== What to work on ==
Each line of the data holding "Poslanci" should be found and copied.

━━━━━ Study material

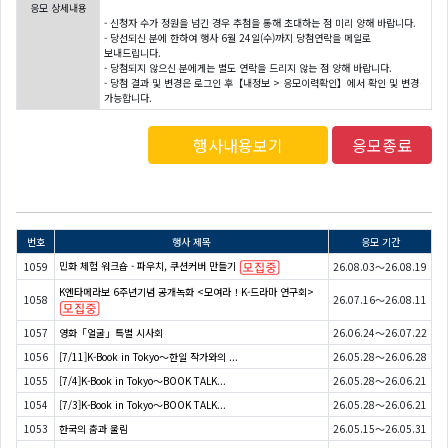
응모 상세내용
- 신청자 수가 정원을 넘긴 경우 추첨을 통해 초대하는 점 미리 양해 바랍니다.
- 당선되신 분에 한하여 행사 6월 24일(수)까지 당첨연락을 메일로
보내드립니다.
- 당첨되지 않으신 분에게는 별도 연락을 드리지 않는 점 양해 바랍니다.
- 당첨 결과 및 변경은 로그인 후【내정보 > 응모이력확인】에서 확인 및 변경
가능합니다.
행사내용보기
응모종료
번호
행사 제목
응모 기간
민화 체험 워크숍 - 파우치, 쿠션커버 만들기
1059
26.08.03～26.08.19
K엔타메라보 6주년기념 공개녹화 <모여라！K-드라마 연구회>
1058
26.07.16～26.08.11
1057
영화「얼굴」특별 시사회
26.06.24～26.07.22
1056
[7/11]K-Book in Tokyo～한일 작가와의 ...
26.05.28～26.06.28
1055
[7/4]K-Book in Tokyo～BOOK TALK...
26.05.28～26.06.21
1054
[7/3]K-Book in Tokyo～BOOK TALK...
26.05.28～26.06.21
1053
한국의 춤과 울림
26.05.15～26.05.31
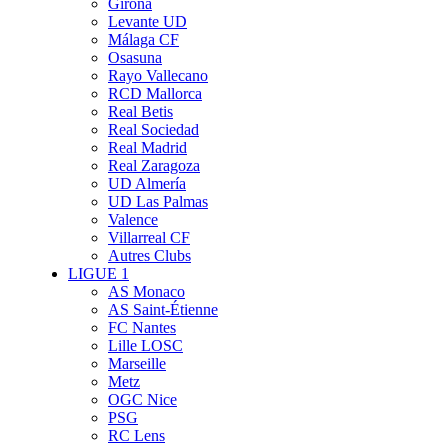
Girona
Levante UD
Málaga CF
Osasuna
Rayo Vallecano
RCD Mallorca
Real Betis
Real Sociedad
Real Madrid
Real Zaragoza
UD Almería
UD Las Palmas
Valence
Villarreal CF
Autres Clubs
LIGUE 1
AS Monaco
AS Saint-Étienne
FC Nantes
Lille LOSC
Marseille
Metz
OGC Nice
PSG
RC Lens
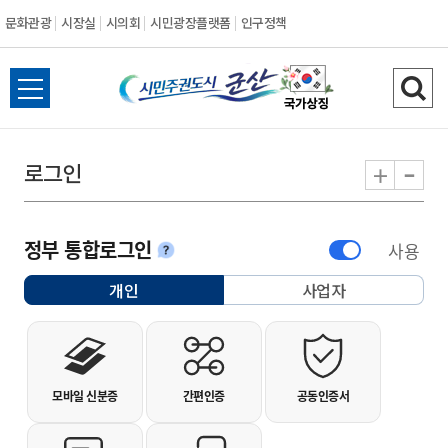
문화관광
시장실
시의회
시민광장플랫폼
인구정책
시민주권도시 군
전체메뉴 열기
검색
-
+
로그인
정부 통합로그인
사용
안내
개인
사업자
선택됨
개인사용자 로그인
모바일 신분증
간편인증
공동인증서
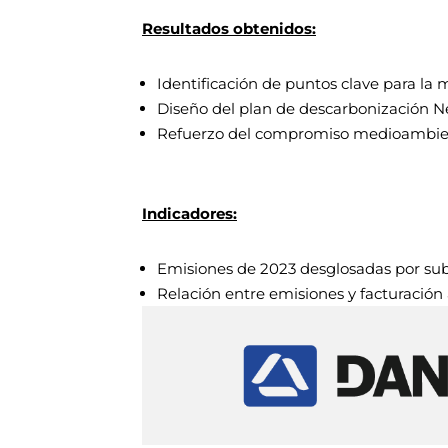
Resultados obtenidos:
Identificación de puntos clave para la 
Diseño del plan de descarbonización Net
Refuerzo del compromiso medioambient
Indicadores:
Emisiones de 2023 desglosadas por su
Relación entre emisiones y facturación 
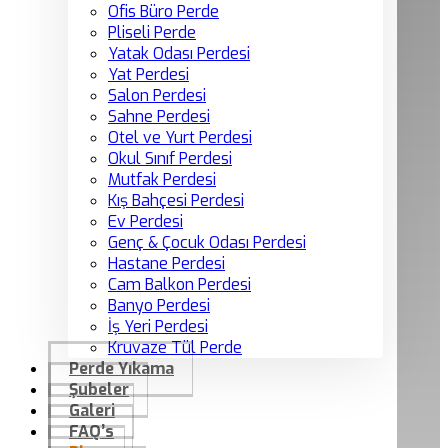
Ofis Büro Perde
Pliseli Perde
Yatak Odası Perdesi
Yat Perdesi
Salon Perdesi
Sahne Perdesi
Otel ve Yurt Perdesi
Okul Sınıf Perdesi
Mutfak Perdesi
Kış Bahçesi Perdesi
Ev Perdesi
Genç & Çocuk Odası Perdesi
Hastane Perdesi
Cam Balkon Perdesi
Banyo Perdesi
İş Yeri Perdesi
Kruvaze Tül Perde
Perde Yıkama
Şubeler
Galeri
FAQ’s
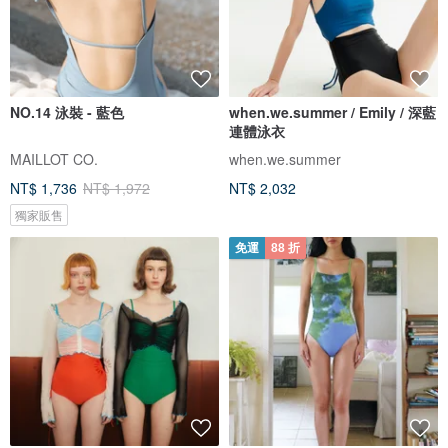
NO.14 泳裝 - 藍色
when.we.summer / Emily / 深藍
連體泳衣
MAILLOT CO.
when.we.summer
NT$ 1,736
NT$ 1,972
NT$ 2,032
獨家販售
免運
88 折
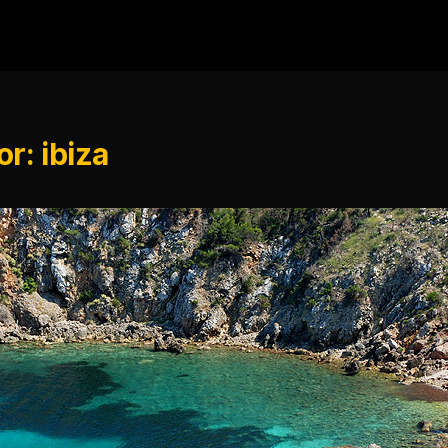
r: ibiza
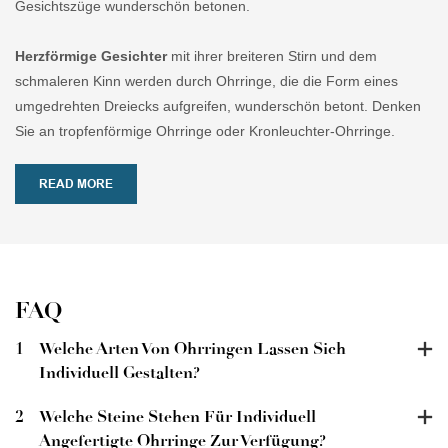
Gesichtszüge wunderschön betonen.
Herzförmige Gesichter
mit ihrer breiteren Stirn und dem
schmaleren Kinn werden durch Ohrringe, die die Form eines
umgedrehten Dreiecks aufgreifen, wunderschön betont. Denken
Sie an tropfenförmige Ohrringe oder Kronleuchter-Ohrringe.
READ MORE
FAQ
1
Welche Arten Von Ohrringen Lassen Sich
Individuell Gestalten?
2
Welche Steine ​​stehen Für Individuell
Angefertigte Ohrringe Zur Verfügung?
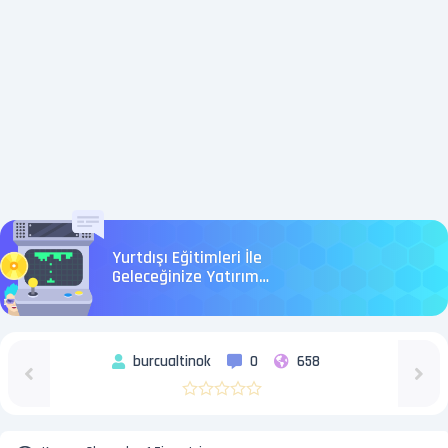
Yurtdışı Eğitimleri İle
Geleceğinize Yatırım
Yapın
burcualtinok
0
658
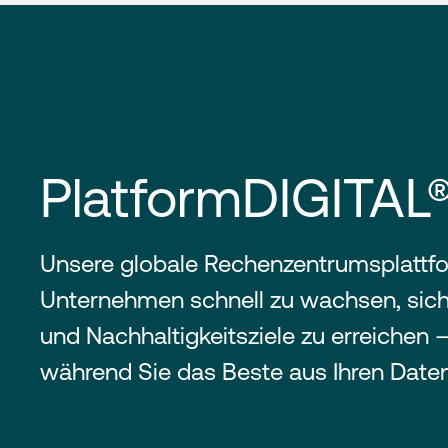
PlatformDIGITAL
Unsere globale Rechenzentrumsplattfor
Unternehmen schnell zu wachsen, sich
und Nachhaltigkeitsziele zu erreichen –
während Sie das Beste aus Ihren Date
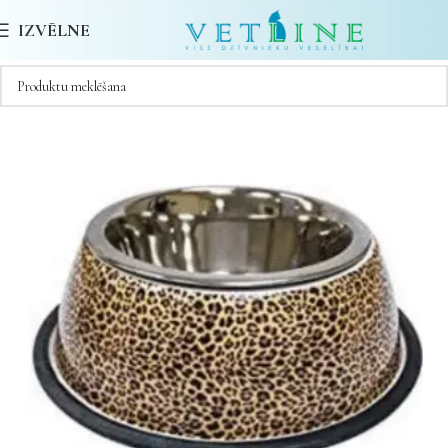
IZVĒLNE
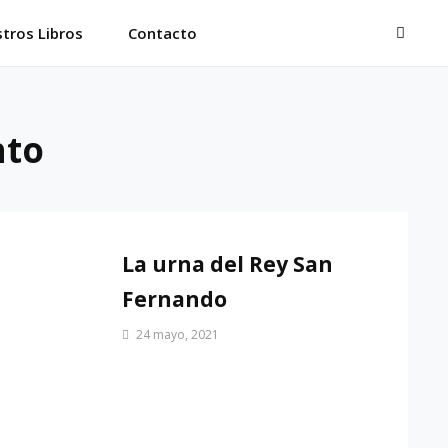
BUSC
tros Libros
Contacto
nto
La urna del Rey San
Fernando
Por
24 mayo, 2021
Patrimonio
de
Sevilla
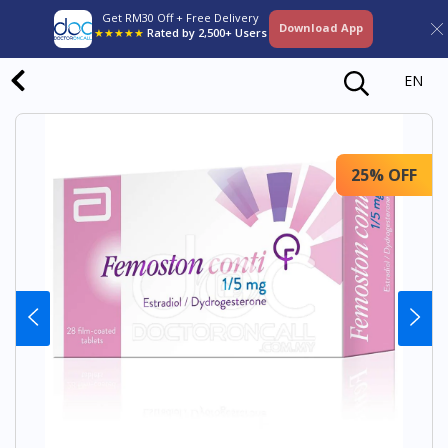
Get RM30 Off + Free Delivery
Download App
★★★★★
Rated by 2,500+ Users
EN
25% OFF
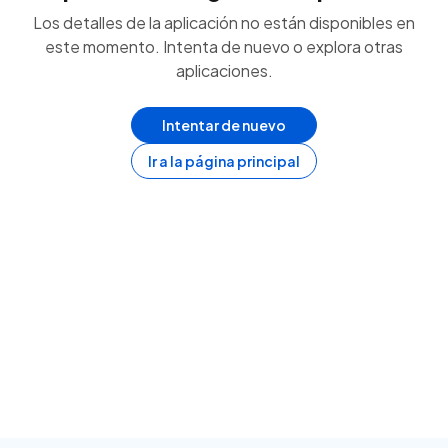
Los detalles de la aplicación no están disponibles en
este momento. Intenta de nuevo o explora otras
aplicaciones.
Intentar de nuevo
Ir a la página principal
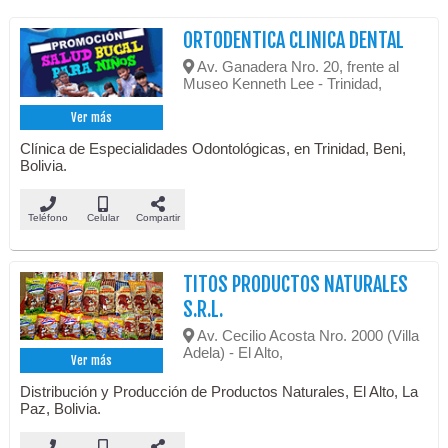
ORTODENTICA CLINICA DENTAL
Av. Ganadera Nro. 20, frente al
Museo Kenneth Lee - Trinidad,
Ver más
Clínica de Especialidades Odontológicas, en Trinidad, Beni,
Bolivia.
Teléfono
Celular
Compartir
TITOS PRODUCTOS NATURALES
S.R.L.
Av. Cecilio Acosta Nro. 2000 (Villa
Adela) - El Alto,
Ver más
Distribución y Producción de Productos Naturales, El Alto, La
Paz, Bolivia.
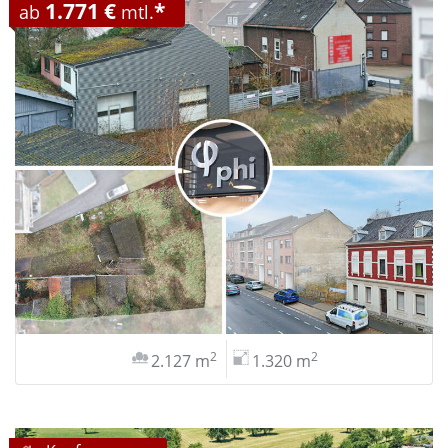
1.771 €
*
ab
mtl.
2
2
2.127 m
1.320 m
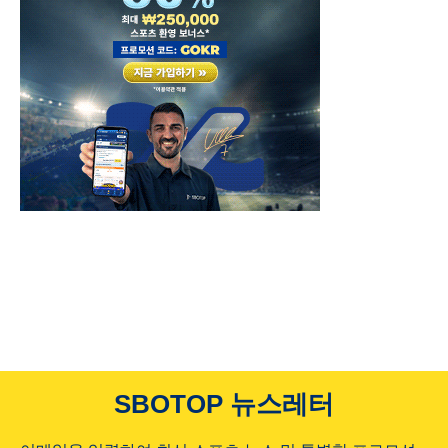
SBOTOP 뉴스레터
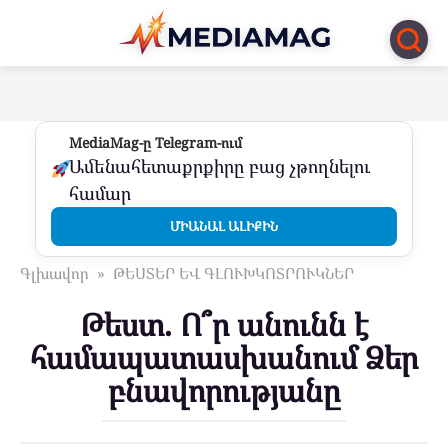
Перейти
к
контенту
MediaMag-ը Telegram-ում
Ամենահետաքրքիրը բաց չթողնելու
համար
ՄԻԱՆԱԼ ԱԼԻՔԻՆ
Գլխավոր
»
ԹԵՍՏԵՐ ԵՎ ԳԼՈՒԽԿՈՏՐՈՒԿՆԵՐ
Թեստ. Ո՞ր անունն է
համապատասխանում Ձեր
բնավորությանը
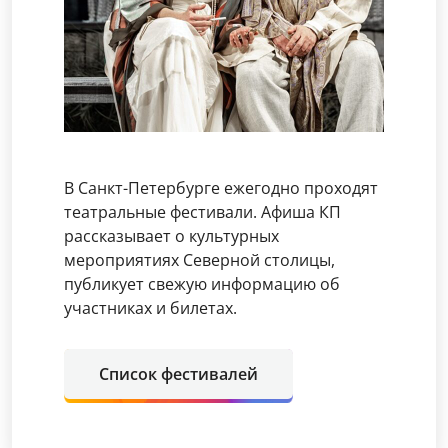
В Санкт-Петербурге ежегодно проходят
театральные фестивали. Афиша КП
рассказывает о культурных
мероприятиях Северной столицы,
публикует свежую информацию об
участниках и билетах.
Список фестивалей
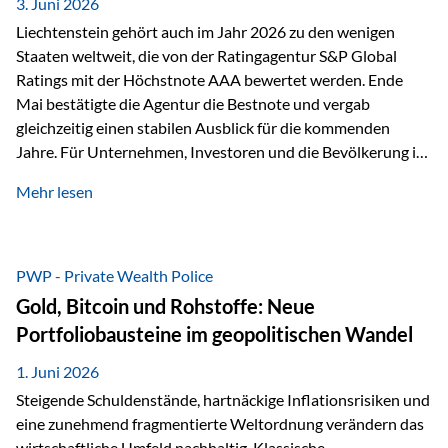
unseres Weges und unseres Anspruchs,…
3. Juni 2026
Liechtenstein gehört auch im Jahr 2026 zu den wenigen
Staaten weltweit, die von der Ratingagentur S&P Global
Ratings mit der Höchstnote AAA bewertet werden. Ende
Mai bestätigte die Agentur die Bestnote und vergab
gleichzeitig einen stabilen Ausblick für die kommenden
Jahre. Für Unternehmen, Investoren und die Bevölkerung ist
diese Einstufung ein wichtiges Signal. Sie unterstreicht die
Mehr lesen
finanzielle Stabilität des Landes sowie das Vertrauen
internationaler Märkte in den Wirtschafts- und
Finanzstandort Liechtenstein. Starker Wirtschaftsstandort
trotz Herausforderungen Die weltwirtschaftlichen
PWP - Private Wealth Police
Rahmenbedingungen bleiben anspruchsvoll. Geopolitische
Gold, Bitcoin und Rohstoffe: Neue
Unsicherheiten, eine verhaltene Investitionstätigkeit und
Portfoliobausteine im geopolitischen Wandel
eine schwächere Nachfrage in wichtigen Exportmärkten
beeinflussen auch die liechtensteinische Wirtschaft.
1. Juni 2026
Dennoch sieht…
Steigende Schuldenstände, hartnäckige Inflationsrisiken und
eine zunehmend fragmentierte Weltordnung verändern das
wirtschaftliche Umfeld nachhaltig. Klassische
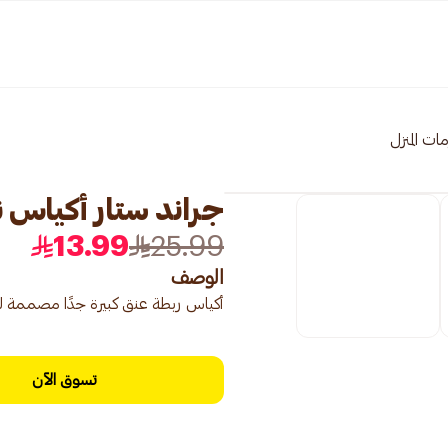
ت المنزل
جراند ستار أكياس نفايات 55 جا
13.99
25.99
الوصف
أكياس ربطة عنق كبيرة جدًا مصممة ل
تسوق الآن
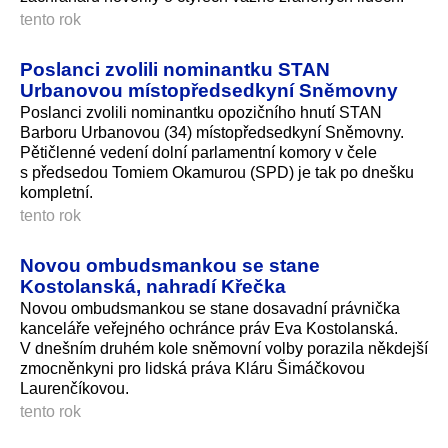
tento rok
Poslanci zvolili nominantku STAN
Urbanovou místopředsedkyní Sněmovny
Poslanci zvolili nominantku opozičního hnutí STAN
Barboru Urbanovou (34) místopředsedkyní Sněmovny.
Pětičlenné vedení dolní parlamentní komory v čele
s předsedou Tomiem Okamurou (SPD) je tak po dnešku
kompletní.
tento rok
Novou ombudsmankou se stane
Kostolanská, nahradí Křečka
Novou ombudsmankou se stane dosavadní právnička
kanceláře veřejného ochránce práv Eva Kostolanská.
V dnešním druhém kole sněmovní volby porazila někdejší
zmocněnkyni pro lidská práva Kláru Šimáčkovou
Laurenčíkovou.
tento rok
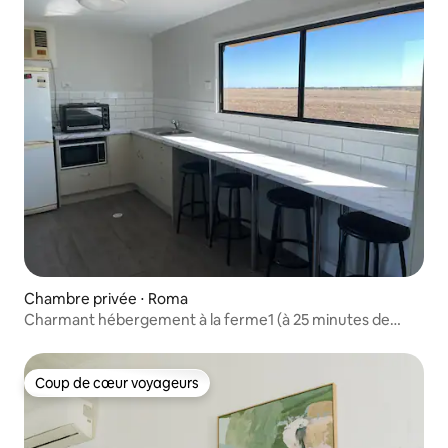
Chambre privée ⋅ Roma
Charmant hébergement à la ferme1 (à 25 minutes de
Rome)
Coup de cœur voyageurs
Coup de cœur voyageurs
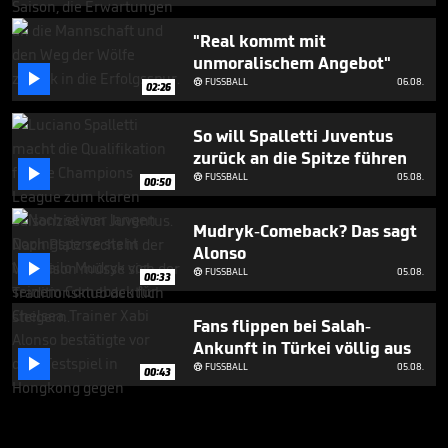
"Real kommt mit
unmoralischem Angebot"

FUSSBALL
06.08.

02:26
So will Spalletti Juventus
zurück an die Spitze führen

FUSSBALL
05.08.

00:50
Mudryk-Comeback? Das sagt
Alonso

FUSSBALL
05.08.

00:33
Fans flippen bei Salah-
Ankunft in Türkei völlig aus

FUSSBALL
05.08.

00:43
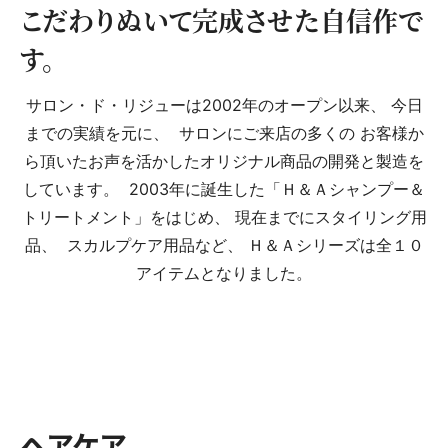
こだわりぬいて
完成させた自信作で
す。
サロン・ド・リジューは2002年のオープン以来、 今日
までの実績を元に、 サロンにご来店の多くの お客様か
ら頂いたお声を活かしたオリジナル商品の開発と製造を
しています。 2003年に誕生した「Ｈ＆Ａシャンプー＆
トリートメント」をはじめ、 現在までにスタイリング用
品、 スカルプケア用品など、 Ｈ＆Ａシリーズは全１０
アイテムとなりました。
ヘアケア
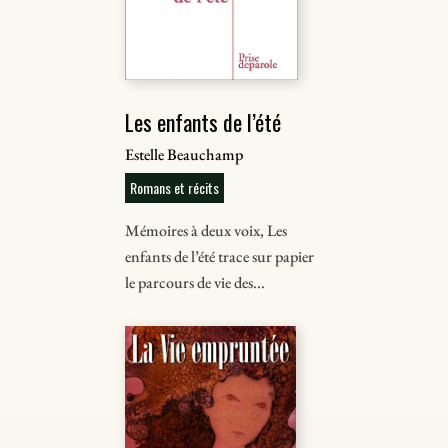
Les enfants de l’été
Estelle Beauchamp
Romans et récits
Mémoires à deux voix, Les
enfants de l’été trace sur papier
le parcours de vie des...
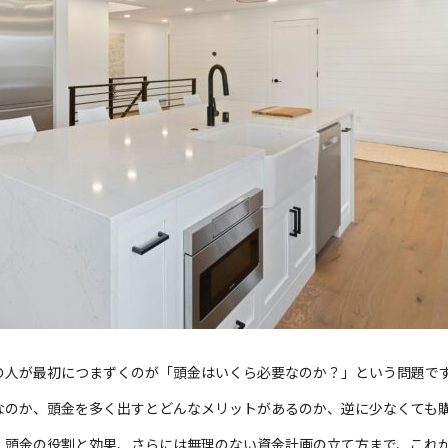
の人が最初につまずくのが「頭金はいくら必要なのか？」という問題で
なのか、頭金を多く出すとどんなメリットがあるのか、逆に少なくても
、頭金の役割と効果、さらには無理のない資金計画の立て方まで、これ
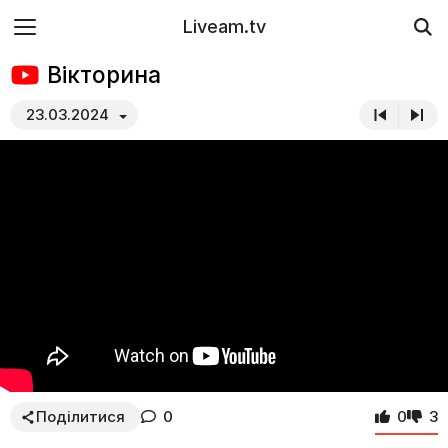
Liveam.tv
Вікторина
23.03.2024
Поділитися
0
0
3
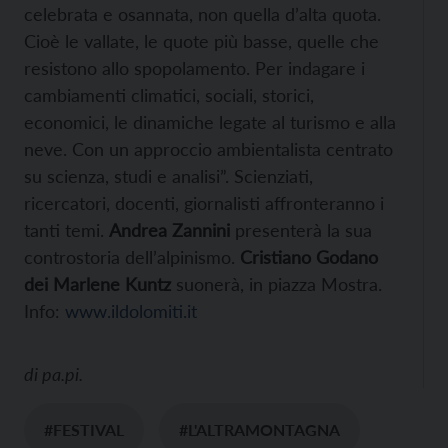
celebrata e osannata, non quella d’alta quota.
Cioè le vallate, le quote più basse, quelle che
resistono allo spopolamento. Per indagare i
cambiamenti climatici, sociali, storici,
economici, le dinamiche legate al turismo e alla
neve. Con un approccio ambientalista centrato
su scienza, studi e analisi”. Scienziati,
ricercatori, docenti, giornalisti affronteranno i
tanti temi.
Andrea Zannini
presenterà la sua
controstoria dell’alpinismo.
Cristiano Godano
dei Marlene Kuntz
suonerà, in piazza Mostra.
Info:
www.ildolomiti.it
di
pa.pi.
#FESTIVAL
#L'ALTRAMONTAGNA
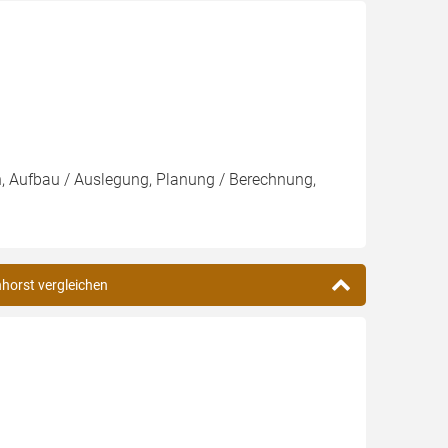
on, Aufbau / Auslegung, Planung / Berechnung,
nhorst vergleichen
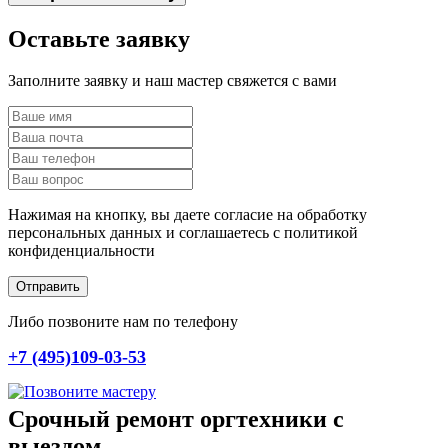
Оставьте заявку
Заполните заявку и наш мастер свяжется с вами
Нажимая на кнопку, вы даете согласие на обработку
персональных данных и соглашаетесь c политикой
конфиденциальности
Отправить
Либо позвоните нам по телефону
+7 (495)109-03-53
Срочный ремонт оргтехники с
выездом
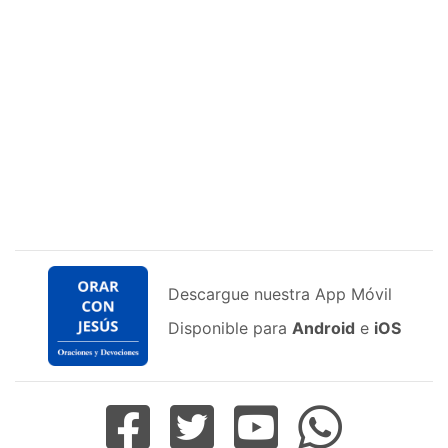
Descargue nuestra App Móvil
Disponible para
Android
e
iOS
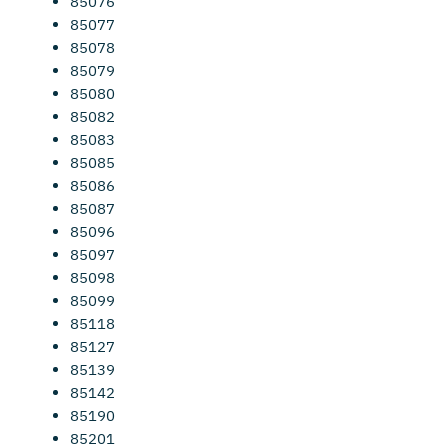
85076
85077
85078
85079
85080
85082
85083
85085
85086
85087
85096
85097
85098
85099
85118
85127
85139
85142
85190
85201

━━━━━━━━━━

== Solved problem ==
Poslanci zvolili nominantku STAN
Poslanci zvolili nominantku opozičního hnutí STAN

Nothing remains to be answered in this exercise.